WOW : Mists of Pandaria TEST (2e Partie)

Ça se confirme !

10


La semaine dernière, lors de la première partie du test de Pandaria, je m'étais focalisé sur une chose : voir si Pandaria pouvait tenir la route sur la durée, contrairement à Cataclysm qui proposait des zones tellement hétérogènes et une histoire tellement décousue qu'on n'avait pas spécialement envie d'y retourner.


Même si je n'ai pas autant de recul que j'en aurai dans quelques mois, il semblerait que le long terme soit justement la notion essentielle sur laquelle ont travaillé les développeurs de Mists of Pandaria.

L'exploration de la Pandarie est longue, très longue et on ne sait pas exactement combien de temps ça prend. Finis les Hauts Faits de quêtes du type : "Achever 100 quêtes dans telle ou telle zone". Le chiffre qui nous était donné correspondait évidemment à 95% des quêtes disponibles dans la zone en question, ce qui donnait une idée précise de la progression. Là, on avance un peu en aveugle, en ayant pour objectif de terminer des viviers de quêtes à plusieurs endroits d'une zone.

1

Mais l'organigramme des quêtes de Mists of Pandaria joue également sur toute la grandeur d'un continent. Il ne sera pas rare que l'on vous demande d'aller dans des zones très éloignées. Quand on joue à WOW depuis longtemps, ça peut surprendre. Les quêtes qui vous demandent de faire plus de 100 mètres sont en effet assez rares. Au mieux, elles servaient de liant entre deux zones.

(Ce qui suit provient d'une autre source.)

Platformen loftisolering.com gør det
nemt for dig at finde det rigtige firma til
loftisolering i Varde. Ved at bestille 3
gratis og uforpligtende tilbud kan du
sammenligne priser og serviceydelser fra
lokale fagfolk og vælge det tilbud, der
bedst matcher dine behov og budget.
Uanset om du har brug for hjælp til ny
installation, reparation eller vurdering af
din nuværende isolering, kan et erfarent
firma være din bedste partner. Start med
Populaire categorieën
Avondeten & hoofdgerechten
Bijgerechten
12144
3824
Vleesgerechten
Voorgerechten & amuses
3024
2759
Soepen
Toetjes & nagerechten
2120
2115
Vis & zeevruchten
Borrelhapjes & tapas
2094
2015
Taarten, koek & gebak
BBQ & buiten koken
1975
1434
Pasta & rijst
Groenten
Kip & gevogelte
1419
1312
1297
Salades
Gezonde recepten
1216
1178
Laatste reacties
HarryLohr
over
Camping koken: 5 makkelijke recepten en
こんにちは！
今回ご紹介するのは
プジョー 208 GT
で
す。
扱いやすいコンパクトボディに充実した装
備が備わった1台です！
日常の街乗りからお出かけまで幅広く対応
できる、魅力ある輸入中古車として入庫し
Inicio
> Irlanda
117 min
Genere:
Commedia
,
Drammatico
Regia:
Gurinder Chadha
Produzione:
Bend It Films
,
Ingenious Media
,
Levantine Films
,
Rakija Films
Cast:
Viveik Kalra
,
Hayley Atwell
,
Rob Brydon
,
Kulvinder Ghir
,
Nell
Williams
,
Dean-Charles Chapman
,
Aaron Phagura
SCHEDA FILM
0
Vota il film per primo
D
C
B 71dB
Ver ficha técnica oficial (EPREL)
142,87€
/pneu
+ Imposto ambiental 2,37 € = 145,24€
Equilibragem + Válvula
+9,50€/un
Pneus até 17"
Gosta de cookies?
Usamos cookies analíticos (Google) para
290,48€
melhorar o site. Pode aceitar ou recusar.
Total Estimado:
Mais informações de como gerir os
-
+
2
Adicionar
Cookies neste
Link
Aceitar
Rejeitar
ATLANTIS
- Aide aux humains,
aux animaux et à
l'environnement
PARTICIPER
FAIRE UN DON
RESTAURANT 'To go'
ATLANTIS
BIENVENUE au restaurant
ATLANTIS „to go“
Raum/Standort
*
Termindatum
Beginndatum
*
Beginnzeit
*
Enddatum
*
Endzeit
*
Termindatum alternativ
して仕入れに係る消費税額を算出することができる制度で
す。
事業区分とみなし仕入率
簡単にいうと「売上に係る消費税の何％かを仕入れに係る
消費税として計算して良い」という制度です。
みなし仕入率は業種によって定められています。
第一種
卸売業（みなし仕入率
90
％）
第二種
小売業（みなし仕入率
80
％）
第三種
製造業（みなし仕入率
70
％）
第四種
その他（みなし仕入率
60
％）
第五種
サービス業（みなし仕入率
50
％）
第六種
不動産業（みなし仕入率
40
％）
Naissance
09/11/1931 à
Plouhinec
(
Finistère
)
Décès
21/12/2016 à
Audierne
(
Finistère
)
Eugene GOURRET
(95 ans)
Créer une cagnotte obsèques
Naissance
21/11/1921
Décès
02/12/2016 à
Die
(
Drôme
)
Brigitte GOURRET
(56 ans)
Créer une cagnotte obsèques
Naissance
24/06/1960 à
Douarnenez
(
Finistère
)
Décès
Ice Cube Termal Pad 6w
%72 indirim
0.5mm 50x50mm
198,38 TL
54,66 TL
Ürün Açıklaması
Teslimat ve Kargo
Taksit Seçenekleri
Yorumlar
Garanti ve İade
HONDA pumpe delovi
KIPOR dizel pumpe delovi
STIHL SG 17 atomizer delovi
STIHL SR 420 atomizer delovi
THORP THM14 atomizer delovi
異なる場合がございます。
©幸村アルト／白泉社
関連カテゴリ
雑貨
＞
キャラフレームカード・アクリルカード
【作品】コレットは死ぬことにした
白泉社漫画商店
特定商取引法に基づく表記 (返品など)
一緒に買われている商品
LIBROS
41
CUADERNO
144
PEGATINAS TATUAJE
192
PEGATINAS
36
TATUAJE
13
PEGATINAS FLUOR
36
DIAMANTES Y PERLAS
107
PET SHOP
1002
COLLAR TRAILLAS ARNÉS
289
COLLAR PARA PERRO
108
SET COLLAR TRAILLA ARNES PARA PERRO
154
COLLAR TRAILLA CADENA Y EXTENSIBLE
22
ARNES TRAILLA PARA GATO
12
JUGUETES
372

Et à travers toutes ces quêtes, on a du côté de l'Alliance un fil rouge assez intéressant : celui qui nous permet de retrouver le fils du roi. On le recroise, en caméo, de temps en temps ; on s'aperçoit que ce n'est pas le gros nul que l'on croyait et il a comme projet de comprendre la Pandarie, ses autochtones, pour en tirer profit pour l'Alliance.